At Salomon I was the credit market guy who explained to corporations what I thought they could get away with, but I had Paul Pilorz, Eric Lindenberg and Marty Leibowitz , all finance Phds, running interference on the theoretical considerations; Marty, of course, is probably the most published finance academic in the world. M&M makes enormous assumptions and, as a result it’s of limited value. Markets are made by (often irrational) people, not mathematical formulas and, as result there are at times significant inefficiencies to be found. This in one of those times. For whatever reasons (Fed action, investor fear, unrepatriated earnings looking for a home, etc) real interest rates are very low and equity risk premiums are very high. As I’ve noted to Simon, equities seem to be valued as if long Treasuries are trading at 6%, a level they may well attain over the next three to five years. As a result there appears to be an opportunity for conservatively financed companies to enhance shareholder value. Let’s use MSFT as a real life example using today’s market parameters with one important caveat – their business will experience at least modest long-term organic growth (otherwise I’d advise them to use their equity as currency to make acquisitions). I’ll use short hand – investment grade credit spreads average 140 basis points over Treasuries. We’ll finance at plus 200 and constrain the leverage at roughly 2X cash flow. This allows for $66 billion of financing in half a dozen tranches from 5’s to 20’s. Add $40 billion of cash (after repatriation haircut), and I’d advise management to tender for three billion shares at $35. If we get this far, we’re left with 5.4 billion shares outstanding earning around $4.25 each. Less than 4% of the Value Line 1700 trade at a PE of less than 8.0 and most of those companies have a lot of hair on them. I think this stock trades at at least $35 and maybe even at a higher multiple than before the financial engineering. In this case the financial engineering itself signals important information to the market that management has confidence in it’s business (an element that seems to be lacking in the current valuation).

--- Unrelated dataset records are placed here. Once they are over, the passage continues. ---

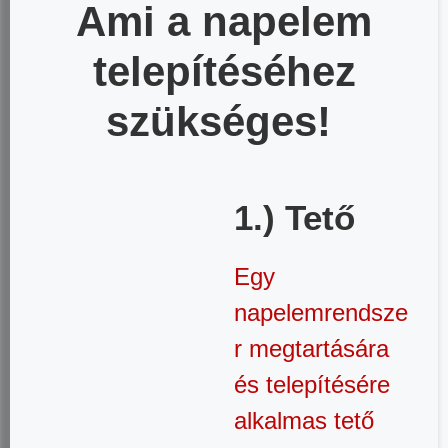
Ami a napelem
telepítéséhez
szükséges!
1.) Tető
Egy
napelemrendsze
r megtartására
és telepítésére
alkalmas tető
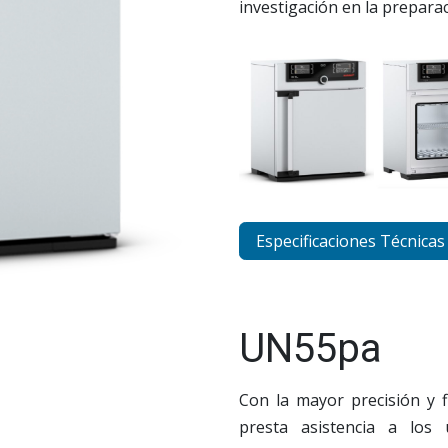
investigación en la prepara
Especificaciones Técnicas
UN55pa
Con la mayor precisión y f
presta asistencia a los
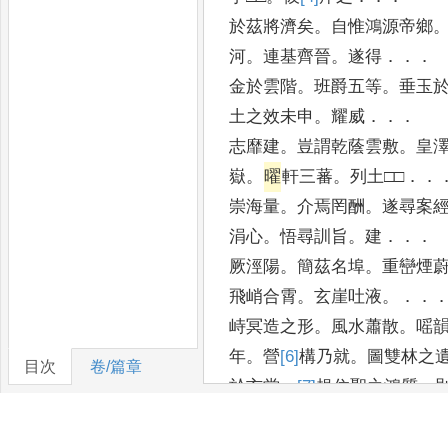
於茲將濟矣
。
自惟鴻源帝鄉
河
。
連基齊晉
。
遂得
．．．
金於雲階
。
班爵五等
。
垂玉
土之效未申
。
耀威
．．．
志靡建
。
豈謂乾蔭雲敷
。
皇
嶽
。
曜
軒三蕃
。
列土□□
．．
崇海量
。
介焉罔酬
。
遂尋案
涓心
。
悟尋訓旨
。
建
．．．
厥涇陽
。
簡茲名埠
。
重巒煙
飛峭合霄
。
玄崖吐液
。．．
峙冥造之形
。
風水蕭散
。
嗂
年
。
營
[6]
構
乃就
。
圖雙林之
目次
卷/篇章
於玄堂
。
[7]
規
住聖之鴻質
。
表朱光之鮮
。
暉暉焉
。
若□
．
饘
。
岌岌焉
。
如踊出之應法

It’s funny Roger brings up the point about inefficient markets – as that is exactly what goes through my mind when I see (very valid) discussions like this. Financial engineering in reasonably efficient markets should not create investor value, yet here we sit with ostensibly 2 examples (AAPL and MSFT) where just that sort of financial engineering should result in increased equity value to shareholders.